To test this design strategy, we used an ATP aptamer19 as a model system. We designed a variety of PSD constructs in which the ATP aptamer was coupled to a seven-nucleotide (nt) DS by a linker domain containing different intramolecular triplex motif designs. A fluorophore and quencher, positioned at the 3′ and 5′ ends of the construct, respectively, enabled fluorescence-based quantification of DS hybridization as a proxy for target binding. In our initial construct, TAT60, the linker consisted of a triplex containing six TAT triplets and four CGC triplets as well as internal loops of four and five nt, with five-nt spacers joining the linker to both the aptamer and DS (Fig. 1a). We minimized undesired interactions between the native aptamer and the inserted motif by optimizing the unconstrained loop and spacer sequences (see “Methods” for design details)20.

To evaluate the pH dependence of target binding for TAT60, we measured the fluorescence change associated with increasing concentrations of ATP over a physiological and near-physiological pH range (4.5–8.5).
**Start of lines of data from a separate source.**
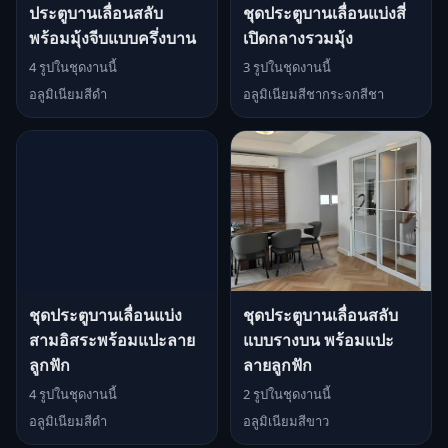
ประตูบานเลื่อนสลับ
ชุดประตูบานเลื่อนแบ่งสี่
พร้อมมุ้งจีบแบบครึ่งบาน
เปิดกลางรวมมุ้ง
4 รูปในชุดงานนี้
3 รูปในชุดงานนี้
อลูมิเนียมสีดำ
อลูมิเนียมสีชากระจกสีชา
ชุดประตูบานเลื่อนแบ่ง
ชุดประตูบานเลื่อนสลับ
สามอิสระพร้อมแปะลาย
แบบรางบน พร้อมแปะ
ลูกฟัก
ลายลูกฟัก
4 รูปในชุดงานนี้
2 รูปในชุดงานนี้
อลูมิเนียมสีดำ
อลูมิเนียมสีขาว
As predicted, we observed strongly pH-dependent shifts in the ATP binding curve associated with insertion of the triplex motif, with \(K_{\mathrm{D}}^{{\mathrm{eff}}}\) decreasing more than 1000-fold in moving from pH 8.5 (\(K_{\mathrm{D}}^{{\mathrm{eff}}}\) = 10 mM, 95% CI [6.7–19 mM]) to pH 5 (\(K_{\mathrm{D}}^{{\mathrm{eff}}}\) = 2.6 μM, 95% CI [0.53–11 μM]). Increases in affinity are coupled to increased background signal at low pH, matching the predicted effects of inhibited DS hybridization (Fig. 1c, Supplementary Fig. 1). The construct showed especially high sensitivity to pH changes in the physiologically relevant range, as lowering the pH from 7 to 6 produced a 100-fold increase in affinity, with \(K_{\mathrm{D}}^{{\mathrm{eff}}}\) = 3.9 mM at pH 7 (95% CI [3.2–4.8 mM]) and \(K_{\mathrm{D}}^{{\mathrm{eff}}}\) = 31 μM at pH 6 (95% CI [19–53 μM]) (Fig. 1d). In contrast, a construct lacking the triplex motif showed no meaningful pH sensitivity, highlighting the effectiveness of our design.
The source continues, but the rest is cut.